I'm out on vacation this week, but a few key points - merge (like all other algorithms) should only request the next value upon need/demand, I had a similar but stale branch of collapsing the tasks to gain some perf but the problem became the collapse versus the rethrow (long/short of it was that the pseudo cancellation of a throw put a gnarly wrench in the works for the collapse part). All that being said; I think it can be done - just hadn't gotten around to it just yet, there are a number of related algorithms that are effectively a composition of merge that we could improve so this is definitely something we should dig into.

phausler avatar Aug 10 '22 13:08 phausler

@phausler Yeah no rush on this! Enjoy your vacation and we can talk afterwards. I just wanted to put this up for discussion. I agree that re throwing is kinda coming the way but I am seeing up to 3.5 times performance improvements with this. However, performance is no the main driver, it really is the Sendable annotation. Let's discuss this once you are back!

FranzBusch avatar Aug 10 '22 15:08 FranzBusch

One required item for merging this: it needs to definitely handle rethrowing cases (and we should validate that is true)

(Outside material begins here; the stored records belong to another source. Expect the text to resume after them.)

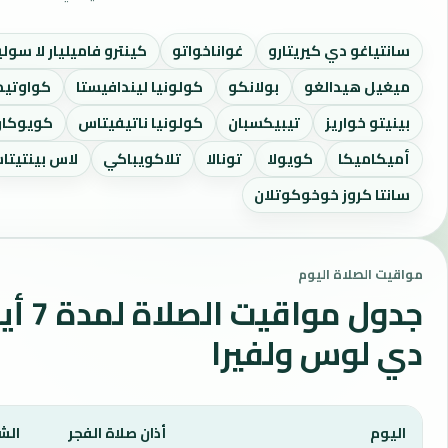
سانتياغو دي كيريتارو
غواناخواتو
كينترو فاميليار لا سولي
ميغيل هيدالغو
بولانكو
كولونيا ليندافيستا
كواوتي
بينيتو خواريز
تيبيكسبان
كولونيا ناتيفيتاس
كويوكان
أميكاميكا
كويولا
تونالا
تلاكويباكي
لاس بينتيتا
سانتا كروز خوخوكوتلان
مواقيت الصلاة اليوم
جدول 
دي لوس ولفيرا
اليوم
أذان صلاة الفجر
الش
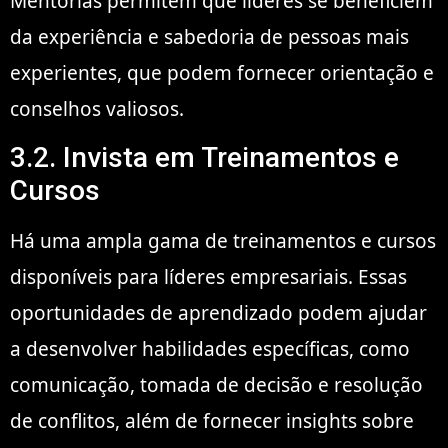
Mentorias permitem que líderes se beneficiem
da experiência e sabedoria de pessoas mais
experientes, que podem fornecer orientação e
conselhos valiosos.
3.2. Invista em Treinamentos e
Cursos
Há uma ampla gama de treinamentos e cursos
disponíveis para líderes empresariais. Essas
oportunidades de aprendizado podem ajudar
a desenvolver habilidades específicas, como
comunicação, tomada de decisão e resolução
de conflitos, além de fornecer insights sobre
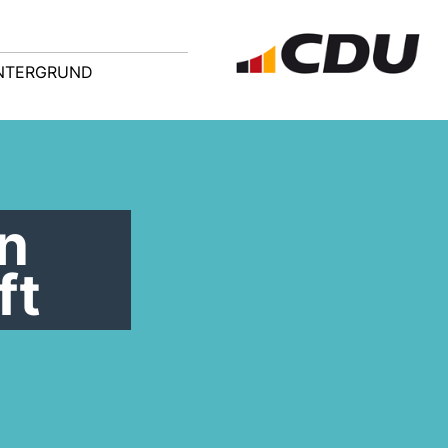
NTERGRUND
n
ft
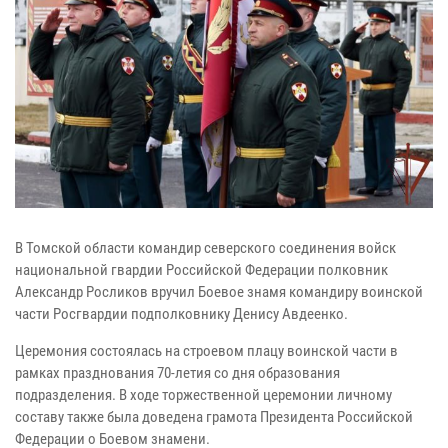
В Томской области командир северского соединения войск
национальной гвардии Российской Федерации полковник
Александр Росликов вручил Боевое знамя командиру воинской
части Росгвардии подполковнику Денису Авдеенко.
Церемония состоялась на строевом плацу воинской части в
рамках празднования 70-летия со дня образования
подразделения. В ходе торжественной церемонии личному
составу также была доведена грамота Президента Российской
Федерации о Боевом знамени.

phausler avatar Aug 30 '22 17:08 phausler

@phausler I just updated the PR again. To summarise what changed from your initial review:

  • My implementation supports rethrowing now
  • I split up the implementation into separate files to aid with readability
  • I swapped merge3 to also make use of the new state machine
  • I renamed the internal upstreamThrew case to upstreamFailure
  • I added more tests validating various edge cases
  • Aligned precondition messages

I replied to some of your feedback inline but I haven't changed the following:

  • Use ManagedCriticalState: I can't adopt this since I need to be able to manually lock and unlock in the case when I need to suspend on next()
  • Remove preconditions: I went through the code again and checked these preconditions and I wasn't able to come up with a test to break them. There might still be an edge case I haven't thought about, but I would rather let this crash then to transition into an unknown state.
  • Line breaks: I find them easier to read but if you want me to use a single line I am happy to change (maybe it would be good to get swift format setup in this repo?)

FranzBusch avatar Sep 09 '22 14:09 FranzBusch

@swift-ci please test

phausler avatar Sep 13 '22 20:09 phausler

@phausler Just rebased this PR. Feel free to merge it if you are happy with it!